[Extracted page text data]
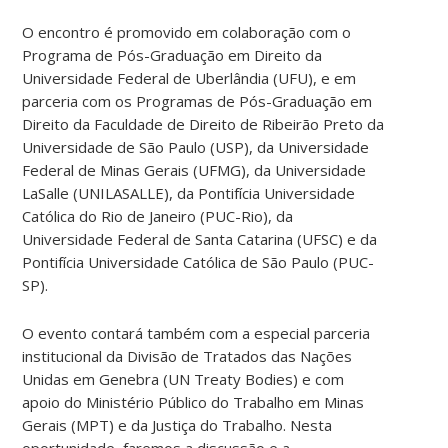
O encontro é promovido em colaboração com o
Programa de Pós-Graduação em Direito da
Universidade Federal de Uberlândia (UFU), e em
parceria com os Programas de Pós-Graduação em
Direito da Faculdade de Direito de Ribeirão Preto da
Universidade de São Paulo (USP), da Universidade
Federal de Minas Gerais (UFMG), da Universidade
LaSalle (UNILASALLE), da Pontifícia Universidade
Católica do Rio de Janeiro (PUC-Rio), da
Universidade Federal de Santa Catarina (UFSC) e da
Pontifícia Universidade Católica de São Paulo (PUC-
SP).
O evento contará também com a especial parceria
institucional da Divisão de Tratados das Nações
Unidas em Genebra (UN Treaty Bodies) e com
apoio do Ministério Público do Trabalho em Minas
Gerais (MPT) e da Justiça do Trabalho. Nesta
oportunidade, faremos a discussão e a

*TASK OBJECTIVE*
All lines from the line holding "institucional da Divisão" through the end of the records above need to be transcribed exactly, and no other text should appear.

*ANSWER AREA*
institucional da Divisão de Tratados das Nações
Unidas em Genebra (UN Treaty Bodies) e com
apoio do Ministério Público do Trabalho em Minas
Gerais (MPT) e da Justiça do Trabalho. Nesta
oportunidade, faremos a discussão e a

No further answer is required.